Generally speaking, if you are on a budget like that and you want to choose brightness, then you will likely be sacrificing resolution or functionality. This may not be a problem depending on how you are using the projection. You still should still be able to achieve around 5,000 lumens for that price. Depending on your purchase agreements, you may want to consider used or B-stock projectors which will get you a potentially better projector.


----------



## jwaterkotte (Jun 21, 2016)

ruinexplorer said:


> How big of an image are you trying to produce? The larger your image the weaker it will be. Also, are you projecting on a screen or some other theatrical fabric? That will make a difference.
> 
> If you choose to go with stacking two projectors, you will add a lot of complexity that may not work for you. If you don't have a lens shift option, then you will have to contend with digital adjustment which can compromise your image.
> 
> Generally speaking, if you are on a budget like that and you want to choose brightness, then you will likely be sacrificing resolution or functionality. This may not be a problem depending on how you are using the projection. You still should still be able to achieve around 5,000 lumens for that price. Depending on your purchase agreements, you may want to consider used or B-stock projectors which will get you a potentially better projector.

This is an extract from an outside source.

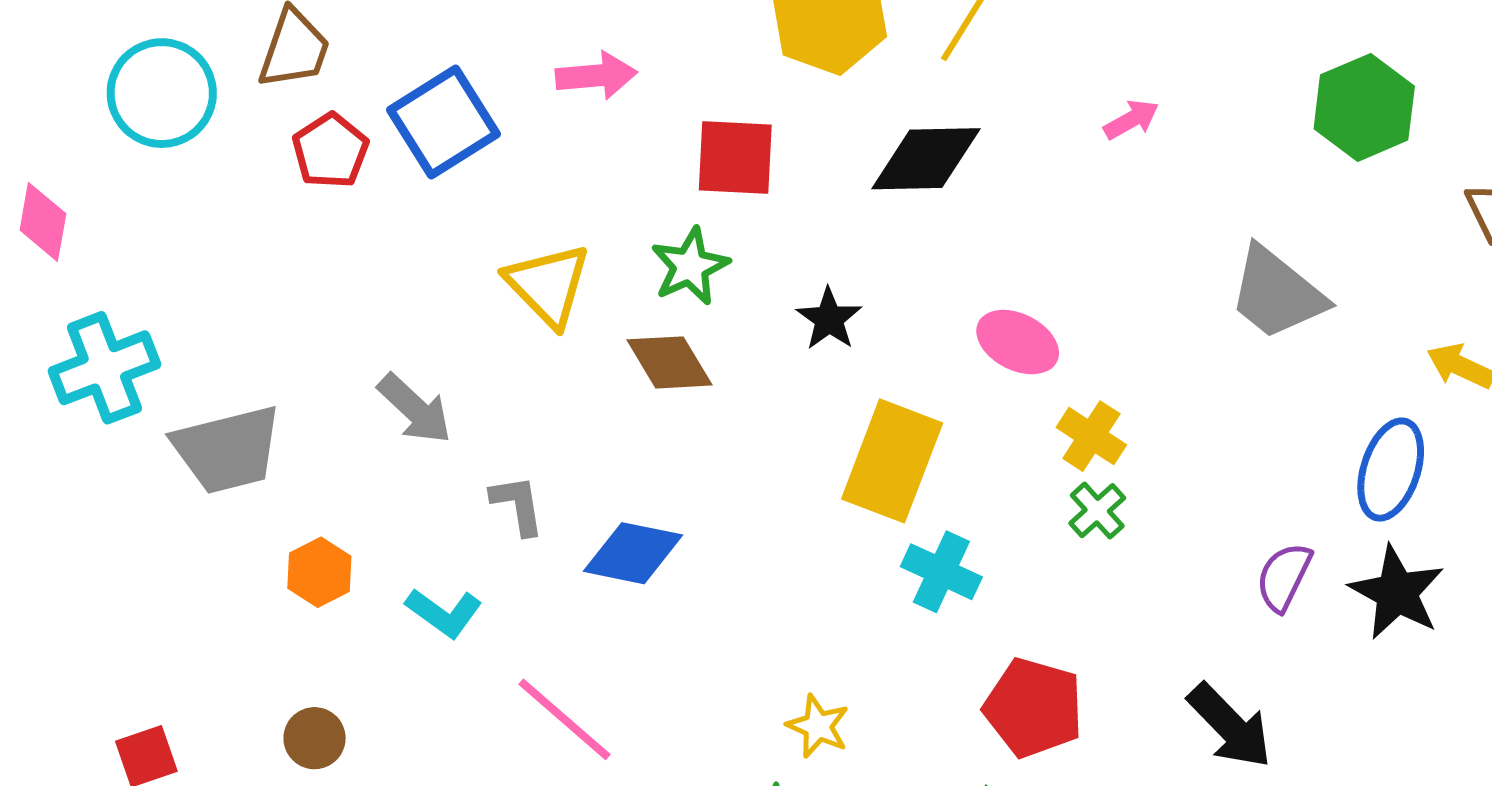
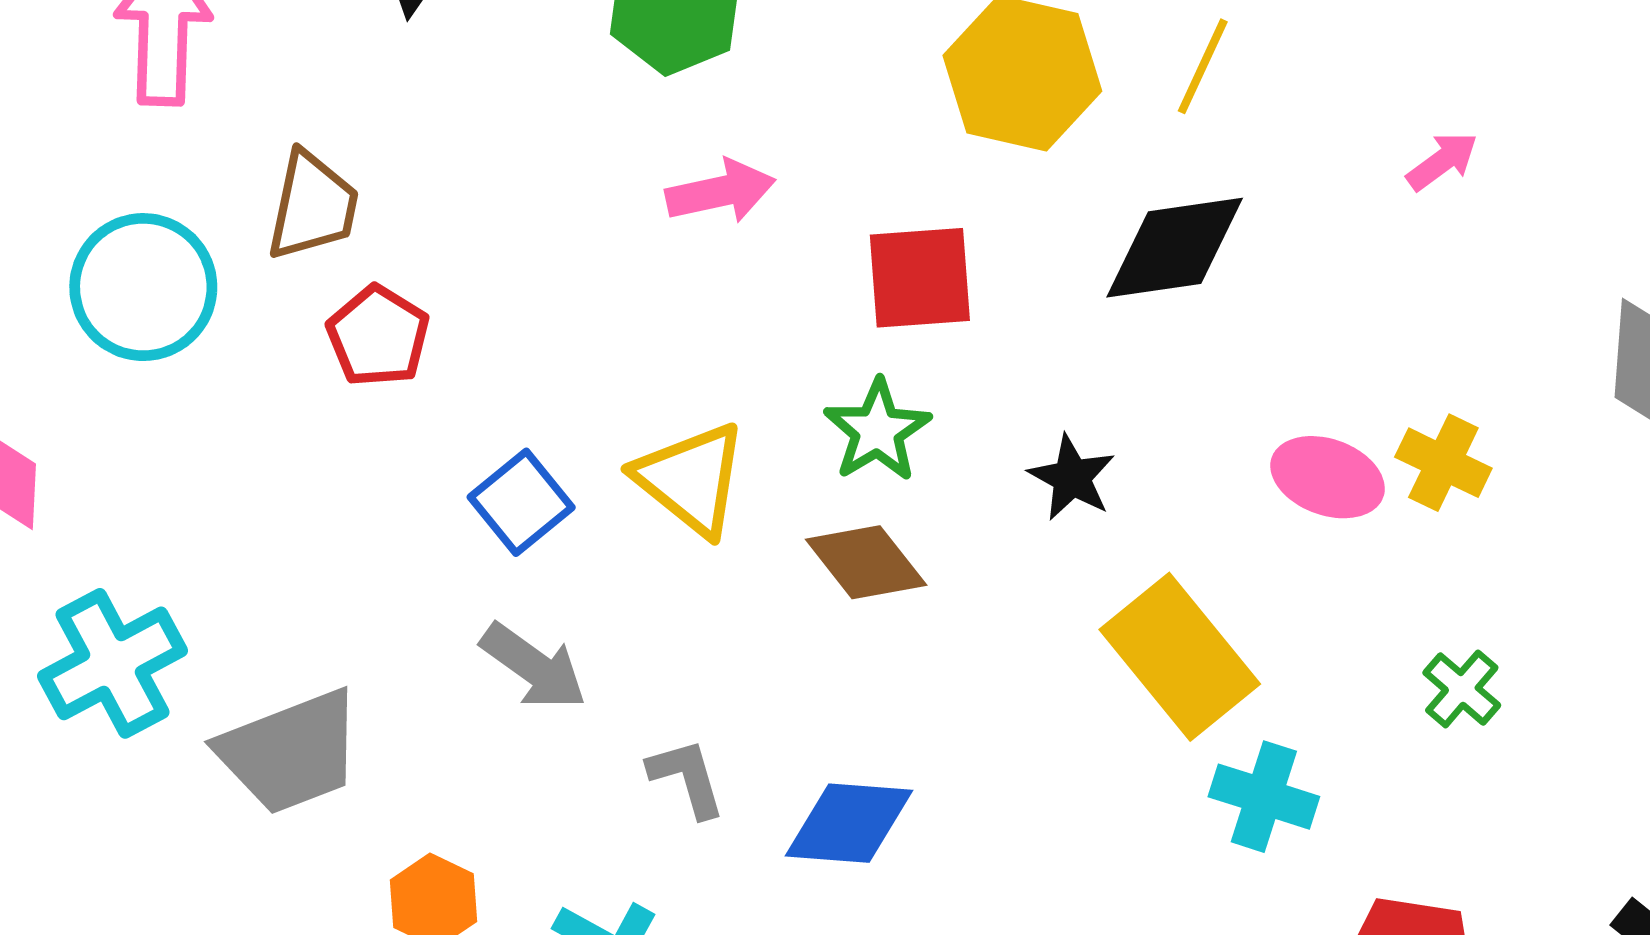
blue square: (443, 122) -> (521, 502), moved, size x0.7
yellow cross: (1091, 436) -> (1443, 463), moved
yellow rectangle: (892, 461) -> (1180, 657), turned -53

The admin of our school is wanting either a large 10 meter square image or 7 meter tall by 15 meter long panoramic. The projector is projected onto the cyc. I definitely want something HD. 
Any other things to add to the list of musts:
Stack-able
Lens shifting
HD

Next question is:
Recommended Brands and Models??


----------



## Calc (Jun 21, 2016)

Check with your purchasing department to see if your school has any deals with manufacturers. Here, our deal with Epson means that they'll always win a price war, and as a result the entire campus is almost exclusively Epson. We've had to go other brands when we're looking for something specific, but for something this broadly defined you should be able to find something.


----------



## rphilip (Jun 21, 2016)

jwaterkotte said:


> The admin of our school is wanting either a large 10 meter square image or 7 meter tall by 15 meter long panoramic. The projector is projected onto the cyc.


At that kind of size you need to add a zero to your budget. With either of those sizes you'll also need an edge blending system as most projectors are either 4:3, 16:9 or 16:10 aspect ratio.

The top of end of Panasonic or Epson's projectors or projectors from Christie, Barco and Digital Projection is where you need to be looking for a screen area that large.

I strongly suggest working with your school admin to select a smaller screen size that has a 16:9 or 16:10 aspect ratio.

Philip


----------



## MNicolai (Jun 21, 2016)

You're not in the ballpark you would need to be in for this. To cover an image area of 101m^2, you're looking at roughly 30,000-40,000 lumens worth of projectors. For the amount of funds you have available, it probably does not make sense to buy something stackable or with the intent it'll eventually become part of larger array of projectors.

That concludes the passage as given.